*EXERCISE INSTRUCTIONS*. Look in the data below for the line that has "Слив-перелив", then print exactly every line from there through the line that has "том числе пыткам.", leaving pictures out.

*** Block opens ***

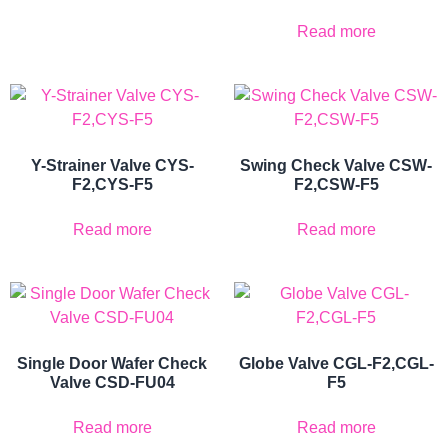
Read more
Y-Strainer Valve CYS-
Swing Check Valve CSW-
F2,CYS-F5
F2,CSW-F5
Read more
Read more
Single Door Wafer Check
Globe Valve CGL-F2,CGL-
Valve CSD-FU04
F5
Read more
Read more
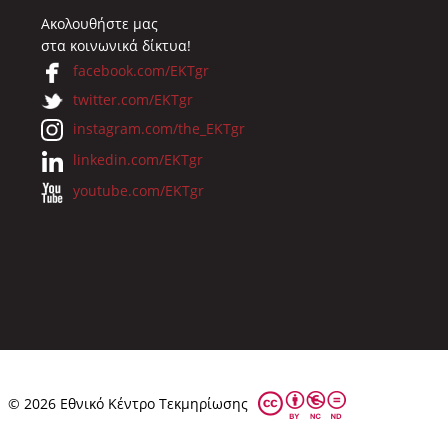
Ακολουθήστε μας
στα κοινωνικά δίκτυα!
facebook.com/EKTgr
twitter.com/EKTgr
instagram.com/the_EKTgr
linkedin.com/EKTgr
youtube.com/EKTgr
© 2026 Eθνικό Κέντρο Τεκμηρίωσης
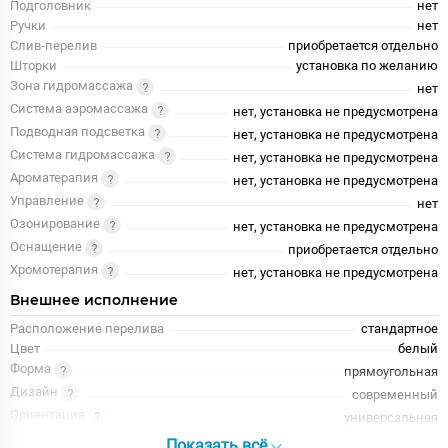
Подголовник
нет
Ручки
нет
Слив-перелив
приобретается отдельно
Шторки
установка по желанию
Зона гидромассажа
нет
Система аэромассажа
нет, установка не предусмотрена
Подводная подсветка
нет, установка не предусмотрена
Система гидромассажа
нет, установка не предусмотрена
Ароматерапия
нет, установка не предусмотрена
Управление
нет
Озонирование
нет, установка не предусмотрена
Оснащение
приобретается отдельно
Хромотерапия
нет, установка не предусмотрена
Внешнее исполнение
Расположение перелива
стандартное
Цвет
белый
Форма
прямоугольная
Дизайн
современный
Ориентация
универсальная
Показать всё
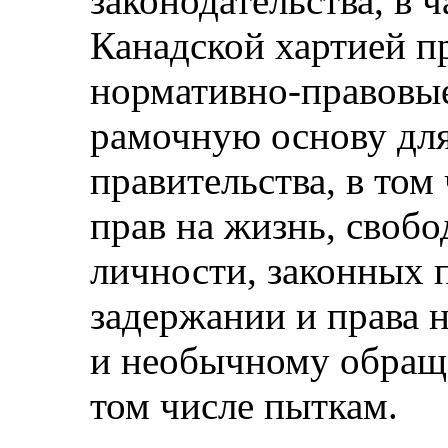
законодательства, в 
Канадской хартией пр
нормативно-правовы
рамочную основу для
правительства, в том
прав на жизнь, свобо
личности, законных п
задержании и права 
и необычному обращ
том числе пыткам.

*** Block closes ***
*** Block opens ***

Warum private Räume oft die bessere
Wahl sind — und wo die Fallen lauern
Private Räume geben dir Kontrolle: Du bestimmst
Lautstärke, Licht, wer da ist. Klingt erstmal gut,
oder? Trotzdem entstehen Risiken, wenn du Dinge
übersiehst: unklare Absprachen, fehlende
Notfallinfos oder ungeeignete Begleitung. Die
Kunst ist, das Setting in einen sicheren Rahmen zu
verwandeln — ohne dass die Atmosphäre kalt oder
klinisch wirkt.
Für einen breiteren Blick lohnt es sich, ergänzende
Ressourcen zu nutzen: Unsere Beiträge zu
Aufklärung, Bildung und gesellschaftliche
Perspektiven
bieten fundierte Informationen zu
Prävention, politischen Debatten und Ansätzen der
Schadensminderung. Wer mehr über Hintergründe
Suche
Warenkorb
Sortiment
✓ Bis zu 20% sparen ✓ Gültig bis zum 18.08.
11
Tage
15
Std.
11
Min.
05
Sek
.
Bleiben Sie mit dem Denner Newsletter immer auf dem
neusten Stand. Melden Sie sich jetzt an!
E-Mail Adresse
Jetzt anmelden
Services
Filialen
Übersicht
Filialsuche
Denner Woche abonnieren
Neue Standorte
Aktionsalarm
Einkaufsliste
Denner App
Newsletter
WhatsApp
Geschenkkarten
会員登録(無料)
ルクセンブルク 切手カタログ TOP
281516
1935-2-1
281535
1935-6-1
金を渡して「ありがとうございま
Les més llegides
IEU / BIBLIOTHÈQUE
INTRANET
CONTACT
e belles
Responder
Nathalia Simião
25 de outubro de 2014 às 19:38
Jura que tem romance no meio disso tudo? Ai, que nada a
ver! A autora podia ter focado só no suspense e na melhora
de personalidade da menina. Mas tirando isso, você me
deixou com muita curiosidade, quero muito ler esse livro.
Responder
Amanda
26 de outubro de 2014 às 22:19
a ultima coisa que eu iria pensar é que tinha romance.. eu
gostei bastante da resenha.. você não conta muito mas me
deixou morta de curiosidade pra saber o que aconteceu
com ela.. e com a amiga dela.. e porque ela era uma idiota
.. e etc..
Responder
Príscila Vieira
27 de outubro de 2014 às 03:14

*** Block closes ***

*WRITTEN SOLUTION*.
Слив-перелив
приобретается отдельно
Шторки
установка по желанию
Зона гидромассажа
нет
Система аэромассажа
нет, установка не предусмотрена
Подводная подсветка
нет, установка не предусмотрена
Система гидромассажа
нет, установка не предусмотрена
Ароматерапия
нет, установка не предусмотрена
Управление
нет
Озонирование
нет, установка не предусмотрена
Оснащение
приобретается отдельно
Хромотерапия
нет, установка не предусмотрена
Внешнее исполнение
Расположение перелива
стандартное
Цвет
белый
Форма
прямоугольная
Дизайн
современный
Ориентация
универсальная
Показать всё
законодательства, в 
Канадской хартией пр
нормативно-правовы
рамочную основу для
правительства, в том
прав на жизнь, свобо
личности, законных п
задержании и права 
и необычному обращ
том числе пыткам.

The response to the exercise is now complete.